__Work to be completed__.
What lines in the following entries hold the word "title"? Copy each one.

[Items from a dataset]
==================================================

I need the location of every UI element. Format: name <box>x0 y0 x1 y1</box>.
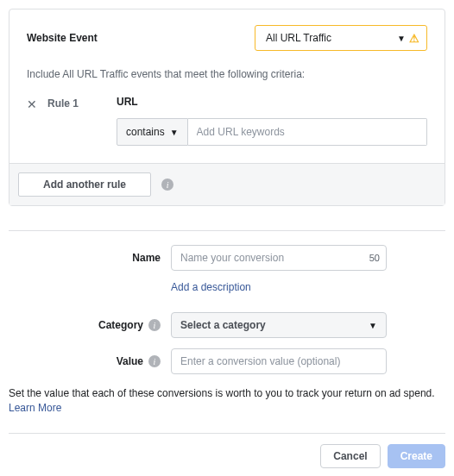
url-operator-select[interactable]: contains ▼ <box>117 118 188 146</box>
name-char-count: 50 <box>369 253 380 263</box>
url-operator-value: contains <box>126 126 165 138</box>
caret-down-icon: ▼ <box>397 34 406 43</box>
category-select[interactable]: Select a category ▼ <box>171 312 387 338</box>
name-label: Name <box>132 252 161 264</box>
rule-row: ✕ Rule 1 URL contains ▼ <box>27 96 427 146</box>
remove-rule-icon[interactable]: ✕ <box>27 97 37 111</box>
rule-label: Rule 1 <box>47 97 91 110</box>
info-icon[interactable]: i <box>161 178 173 191</box>
rules-footer: Add another rule i <box>9 163 445 205</box>
rules-card: Website Event All URL Traffic ▼ ⚠ Includ… <box>9 9 445 206</box>
section-divider <box>9 230 445 231</box>
url-keywords-input[interactable] <box>188 118 427 146</box>
warning-icon: ⚠ <box>409 32 419 45</box>
info-icon[interactable]: i <box>148 355 161 367</box>
category-label: Category <box>98 319 143 331</box>
value-help-text: Set the value that each of these convers… <box>9 387 435 399</box>
website-event-label: Website Event <box>27 32 98 44</box>
create-button[interactable]: Create <box>388 444 445 468</box>
url-label: URL <box>117 96 427 108</box>
conversion-name-input[interactable] <box>171 245 387 271</box>
caret-down-icon: ▼ <box>369 321 377 330</box>
add-another-rule-button[interactable]: Add another rule <box>18 172 151 197</box>
footer-actions: Cancel Create <box>9 433 445 468</box>
criteria-description: Include All URL Traffic events that meet… <box>27 68 427 80</box>
info-icon[interactable]: i <box>148 319 161 331</box>
website-event-select[interactable]: All URL Traffic ▼ ⚠ <box>255 25 427 51</box>
add-description-link[interactable]: Add a description <box>171 281 251 293</box>
cancel-button[interactable]: Cancel <box>320 444 380 468</box>
caret-down-icon: ▼ <box>170 128 179 137</box>
category-placeholder: Select a category <box>180 319 266 331</box>
value-label: Value <box>117 355 143 367</box>
learn-more-link[interactable]: Learn More <box>9 402 61 414</box>
website-event-value: All URL Traffic <box>266 32 331 44</box>
conversion-value-input[interactable] <box>171 348 387 374</box>
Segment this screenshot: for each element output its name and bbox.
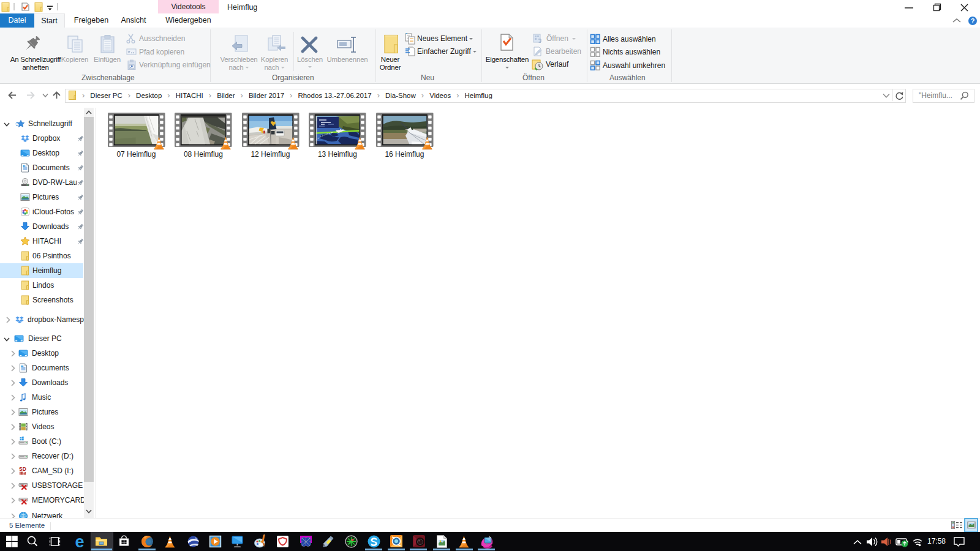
svg-text:?: ? — [971, 17, 975, 24]
svg-text:e: e — [75, 533, 84, 550]
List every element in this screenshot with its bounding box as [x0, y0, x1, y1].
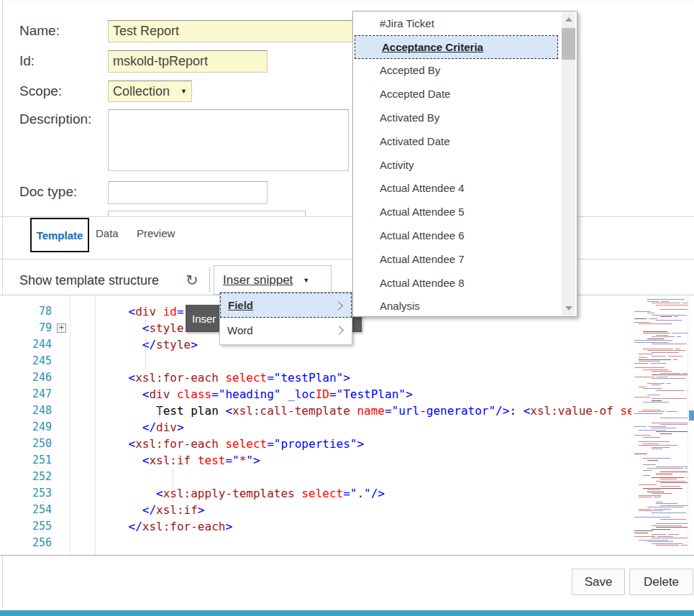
- code-line[interactable]: <div class="heading" _locID="TestPlan">: [101, 386, 631, 403]
- code-line[interactable]: </xsl:for-each>: [101, 518, 631, 535]
- line-number: 253: [0, 485, 52, 502]
- tabstrip-bottom-divider: [0, 259, 694, 259]
- field-list-item[interactable]: Activated By: [353, 106, 558, 129]
- name-label: Name:: [19, 23, 60, 39]
- scope-label: Scope:: [19, 83, 62, 99]
- minimap-scroll-marker[interactable]: [689, 410, 694, 420]
- fold-expand-icon[interactable]: +: [57, 323, 66, 333]
- field-list-item[interactable]: Analysis: [353, 295, 558, 317]
- clipped-input[interactable]: [108, 211, 306, 216]
- insert-snippet-label: Inser snippet: [223, 273, 293, 288]
- code-line[interactable]: <xsl:apply-templates select="."/>: [101, 485, 631, 502]
- id-input[interactable]: [108, 50, 268, 73]
- scope-selected-value: Collection: [113, 84, 170, 99]
- doctype-input[interactable]: [108, 181, 268, 204]
- field-list-item[interactable]: Actual Attendee 8: [353, 271, 558, 295]
- show-template-structure-label: Show template structure: [19, 273, 159, 288]
- line-number: 252: [0, 469, 52, 485]
- code-line[interactable]: </style>: [101, 336, 631, 353]
- snippet-menu: FieldWord: [219, 292, 352, 345]
- minimap[interactable]: [631, 296, 688, 551]
- bottom-accent-bar: [0, 610, 694, 616]
- indent-guide: [145, 320, 146, 369]
- line-number: 248: [0, 403, 52, 419]
- snippet-menu-item-field[interactable]: Field: [220, 293, 352, 318]
- snippet-menu-item-word[interactable]: Word: [220, 318, 352, 343]
- line-number: 255: [0, 518, 52, 535]
- scroll-down-icon[interactable]: [565, 306, 572, 311]
- field-list-dropdown: #Jira TicketAcceptance CriteriaAccepted …: [352, 11, 577, 317]
- field-items: #Jira TicketAcceptance CriteriaAccepted …: [353, 12, 577, 317]
- scope-caret-icon: ▼: [181, 88, 187, 95]
- gutter-line-1: [70, 295, 70, 555]
- code-line[interactable]: <xsl:for-each select="properties">: [101, 436, 631, 452]
- description-textarea[interactable]: [108, 109, 349, 171]
- submenu-chevron-icon: [334, 326, 344, 335]
- submenu-chevron-icon: [334, 301, 343, 311]
- save-button[interactable]: Save: [572, 569, 625, 595]
- line-number: 256: [0, 535, 52, 551]
- field-list-item[interactable]: Accepted By: [353, 59, 558, 83]
- code-line[interactable]: <xsl:if test="*">: [101, 452, 631, 469]
- gutter-line-2: [95, 295, 96, 555]
- field-list-item[interactable]: Actual Attendee 6: [353, 224, 558, 247]
- line-number: 246: [0, 369, 52, 386]
- toolbar-separator: [209, 267, 210, 293]
- line-number: 78: [0, 303, 52, 320]
- tabstrip-top-divider: [0, 216, 694, 217]
- description-label: Description:: [19, 111, 91, 127]
- field-list-item[interactable]: Activity: [353, 153, 558, 177]
- field-list-item[interactable]: Activated Date: [353, 129, 558, 153]
- field-list-item[interactable]: Accepted Date: [353, 82, 558, 106]
- tab-template-label: Template: [37, 229, 83, 242]
- code-line[interactable]: [101, 535, 631, 551]
- code-line[interactable]: Test plan <xsl:call-template name="url-g…: [101, 403, 631, 419]
- line-number: 254: [0, 502, 52, 518]
- code-line[interactable]: <xsl:for-each select="testPlan">: [101, 369, 631, 386]
- code-line[interactable]: [101, 353, 631, 369]
- field-list-item[interactable]: Actual Attendee 4: [353, 177, 558, 201]
- line-number: 251: [0, 452, 52, 469]
- tab-preview[interactable]: Preview: [137, 227, 175, 239]
- scope-select[interactable]: Collection ▼: [108, 81, 192, 102]
- doctype-label: Doc type:: [19, 184, 77, 200]
- field-list-scrollbar-thumb[interactable]: [562, 28, 575, 60]
- field-list-item[interactable]: #Jira Ticket: [353, 12, 558, 35]
- line-number: 244: [0, 336, 52, 353]
- indent-guide: [173, 469, 173, 501]
- id-label: Id:: [19, 53, 35, 69]
- indent-guide: [159, 403, 160, 418]
- delete-button[interactable]: Delete: [629, 569, 693, 595]
- minimap-separator: [688, 296, 688, 551]
- refresh-icon[interactable]: ↻: [186, 273, 198, 288]
- field-list-item[interactable]: Actual Attendee 5: [353, 200, 558, 224]
- line-number: 245: [0, 353, 52, 369]
- panel-top-border: [6, 1, 694, 1]
- line-number: 79: [0, 320, 52, 336]
- insert-snippet-button[interactable]: Inser snippet ▼: [214, 265, 332, 295]
- field-list-item[interactable]: Actual Attendee 7: [353, 247, 558, 271]
- tab-template[interactable]: Template: [30, 218, 89, 252]
- template-editor-page: Name: Id: Scope: Collection ▼ Descriptio…: [0, 0, 694, 616]
- code-line[interactable]: [101, 469, 631, 485]
- field-list-item[interactable]: Acceptance Criteria: [355, 35, 558, 59]
- code-line[interactable]: <style: [101, 320, 631, 336]
- code-line[interactable]: </div>: [101, 419, 631, 436]
- insert-snippet-caret-icon: ▼: [303, 277, 309, 284]
- line-number: 247: [0, 386, 52, 403]
- scroll-up-icon[interactable]: [565, 17, 572, 22]
- line-number: 249: [0, 419, 52, 436]
- tab-data[interactable]: Data: [96, 227, 119, 239]
- code-line[interactable]: </xsl:if>: [101, 502, 631, 518]
- insert-tooltip-text: Inser: [192, 313, 216, 325]
- line-number: 250: [0, 436, 52, 452]
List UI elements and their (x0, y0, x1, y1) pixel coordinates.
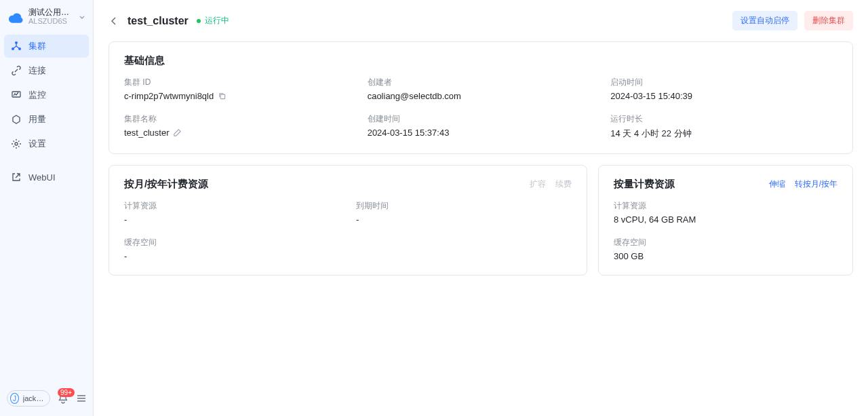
cluster-icon (11, 41, 22, 52)
svg-rect-6 (220, 94, 225, 99)
sidebar-item-label: 监控 (28, 89, 46, 101)
notification-badge: 99+ (58, 388, 75, 397)
card-title: 基础信息 (124, 54, 837, 67)
usage-icon (11, 114, 22, 125)
auto-stop-button[interactable]: 设置自动启停 (732, 11, 797, 31)
workspace-name: 测试公用_不... (28, 8, 73, 17)
usage-cache: 缓存空间 300 GB (614, 237, 837, 261)
info-start-time: 启动时间 2024-03-15 15:40:39 (610, 77, 837, 101)
expand-action: 扩容 (530, 178, 546, 190)
status-dot-icon (197, 19, 201, 23)
svg-point-5 (15, 143, 18, 145)
workspace-switcher[interactable]: 测试公用_不... ALSZUD6S (0, 0, 93, 31)
main-content: test_cluster 运行中 设置自动启停 删除集群 基础信息 集群 ID … (94, 0, 868, 416)
card-title: 按量计费资源 (614, 178, 675, 191)
back-arrow-icon[interactable] (108, 16, 119, 26)
usage-compute: 计算资源 8 vCPU, 64 GB RAM (614, 200, 837, 225)
card-title: 按月/按年计费资源 (124, 178, 208, 191)
sidebar-item-label: 用量 (28, 113, 46, 126)
sidebar-item-settings[interactable]: 设置 (4, 132, 89, 155)
fixed-cache: 缓存空间 - (124, 237, 340, 261)
user-chip[interactable]: J jackso... (7, 390, 50, 406)
fixed-expire: 到期时间 - (356, 200, 572, 225)
page-header: test_cluster 运行中 设置自动启停 删除集群 (108, 11, 853, 31)
fixed-compute: 计算资源 - (124, 200, 340, 225)
page-title: test_cluster (127, 15, 189, 27)
billing-usage-card: 按量计费资源 伸缩 转按月/按年 计算资源 8 vCPU, 64 GB RAM … (598, 165, 853, 276)
copy-icon[interactable] (218, 92, 226, 100)
status-badge: 运行中 (197, 15, 229, 26)
svg-point-0 (15, 41, 18, 44)
cloud-icon (8, 11, 23, 23)
sidebar-item-cluster[interactable]: 集群 (4, 35, 89, 58)
delete-cluster-button[interactable]: 删除集群 (804, 11, 853, 31)
status-text: 运行中 (205, 15, 229, 26)
sidebar-item-label: WebUI (28, 172, 56, 183)
sidebar-item-usage[interactable]: 用量 (4, 108, 89, 131)
info-create-time: 创建时间 2024-03-15 15:37:43 (368, 113, 595, 140)
renew-action: 续费 (555, 178, 572, 190)
user-name: jackso... (23, 394, 44, 402)
sidebar-item-label: 集群 (28, 40, 46, 52)
sidebar-item-label: 连接 (28, 64, 46, 77)
convert-action[interactable]: 转按月/按年 (795, 178, 837, 190)
sidebar-item-label: 设置 (28, 138, 46, 150)
info-run-duration: 运行时长 14 天 4 小时 22 分钟 (610, 113, 837, 140)
gear-icon (11, 138, 22, 149)
sidebar: 测试公用_不... ALSZUD6S 集群 连接 监控 (0, 0, 94, 416)
sidebar-item-webui[interactable]: WebUI (4, 166, 89, 188)
sidebar-item-monitor[interactable]: 监控 (4, 83, 89, 107)
avatar: J (10, 393, 19, 404)
basic-info-card: 基础信息 集群 ID c-rimp2p7wtwmyni8qld 创建者 caol… (108, 41, 853, 154)
sidebar-item-connect[interactable]: 连接 (4, 59, 89, 82)
chevron-down-icon (78, 13, 86, 21)
info-cluster-name: 集群名称 test_cluster (124, 113, 351, 140)
monitor-icon (11, 90, 22, 100)
menu-icon[interactable] (76, 393, 87, 404)
info-creator: 创建者 caoliang@selectdb.com (368, 77, 595, 101)
scale-action[interactable]: 伸缩 (769, 178, 785, 190)
info-cluster-id: 集群 ID c-rimp2p7wtwmyni8qld (124, 77, 351, 101)
notifications-button[interactable]: 99+ (57, 392, 69, 404)
edit-icon[interactable] (173, 128, 182, 137)
sidebar-nav: 集群 连接 监控 用量 设置 (0, 31, 93, 192)
billing-fixed-card: 按月/按年计费资源 扩容 续费 计算资源 - 到期时间 - 缓存空间 - (108, 165, 587, 276)
svg-marker-4 (13, 115, 20, 124)
external-link-icon (11, 172, 22, 183)
workspace-id: ALSZUD6S (28, 17, 73, 25)
link-icon (11, 65, 22, 76)
sidebar-footer: J jackso... 99+ (0, 383, 93, 416)
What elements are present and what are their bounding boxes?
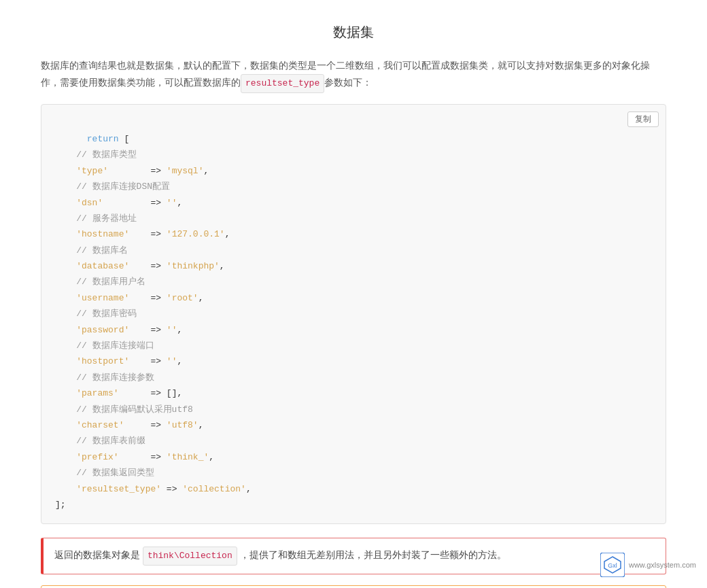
code-charset-val: 'utf8': [167, 420, 199, 430]
code-block: return [ // 数据库类型 'type' => 'mysql', // …: [55, 116, 652, 513]
code-prefix-key: 'prefix': [76, 452, 118, 462]
copy-button[interactable]: 复制: [627, 111, 659, 127]
watermark-url: www.gxlsystem.com: [629, 559, 696, 572]
code-dsn-key: 'dsn': [76, 198, 103, 208]
intro-inline-code: resultset_type: [241, 74, 324, 92]
code-comment-7: // 数据库连接端口: [55, 341, 154, 351]
page-title: 数据集: [41, 14, 666, 44]
alert-red-box: 返回的数据集对象是 think\Collection ，提供了和数组无差别用法，…: [41, 538, 666, 574]
code-resultset-key: 'resultset_type': [76, 484, 161, 494]
code-prefix-val: 'think_': [167, 452, 209, 462]
watermark: Gxl www.gxlsystem.com: [600, 553, 696, 577]
intro-paragraph: 数据库的查询结果也就是数据集，默认的配置下，数据集的类型是一个二维数组，我们可以…: [41, 57, 666, 93]
code-type-val: 'mysql': [167, 166, 204, 176]
code-close-bracket: ];: [55, 500, 66, 510]
code-comment-6: // 数据库密码: [55, 309, 137, 319]
code-params-key: 'params': [76, 388, 118, 398]
code-password-val: '': [167, 325, 177, 335]
code-dsn-val: '': [167, 198, 177, 208]
code-comment-9: // 数据库编码默认采用utf8: [55, 404, 193, 415]
code-comment-4: // 数据库名: [55, 245, 128, 256]
code-database-key: 'database': [76, 261, 129, 271]
code-comment-11: // 数据集返回类型: [55, 468, 154, 478]
code-resultset-val: 'collection': [182, 484, 246, 494]
code-database-val: 'thinkphp': [167, 261, 220, 271]
code-password-key: 'password': [76, 325, 129, 335]
code-charset-key: 'charset': [76, 420, 124, 430]
code-hostport-key: 'hostport': [76, 356, 129, 366]
code-hostname-val: '127.0.0.1': [167, 229, 225, 239]
code-line-1: return: [87, 134, 119, 144]
alert-red-suffix: ，提供了和数组无差别用法，并且另外封装了一些额外的方法。: [240, 549, 506, 560]
code-username-val: 'root': [167, 293, 199, 303]
code-block-container: 复制 return [ // 数据库类型 'type' => 'mysql', …: [41, 104, 666, 525]
code-comment-10: // 数据库表前缀: [55, 436, 145, 446]
code-type-key: 'type': [76, 166, 108, 176]
intro-text-after: 参数如下：: [324, 77, 372, 88]
code-comment-2: // 数据库连接DSN配置: [55, 181, 170, 192]
code-comment-8: // 数据库连接参数: [55, 373, 154, 383]
code-hostport-val: '': [167, 356, 177, 366]
code-comment-3: // 服务器地址: [55, 213, 137, 224]
alert-red-prefix: 返回的数据集对象是: [54, 549, 140, 560]
code-hostname-key: 'hostname': [76, 229, 129, 239]
code-comment-5: // 数据库用户名: [55, 277, 145, 287]
code-comment-1: // 数据库类型: [55, 150, 137, 160]
page-wrapper: 数据集 数据库的查询结果也就是数据集，默认的配置下，数据集的类型是一个二维数组，…: [20, 0, 687, 588]
svg-text:Gxl: Gxl: [608, 562, 617, 569]
watermark-logo: Gxl: [600, 553, 625, 577]
alert-orange-box: 在模型中进行数据集查询，全部返回数据集对象，但使用的是 think\model\…: [41, 585, 666, 588]
code-username-key: 'username': [76, 293, 129, 303]
code-bracket: [: [119, 134, 130, 144]
alert-red-code: think\Collection: [143, 547, 237, 565]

==================================================

__Response to the task__.
card-title: 基础信息 (124, 54, 837, 67)
card-title: 按量计费资源 (614, 178, 675, 191)
card-title: 按月/按年计费资源 (124, 178, 208, 191)
page-title: test_cluster (127, 15, 189, 27)
page-title: 数据集: [41, 14, 666, 44]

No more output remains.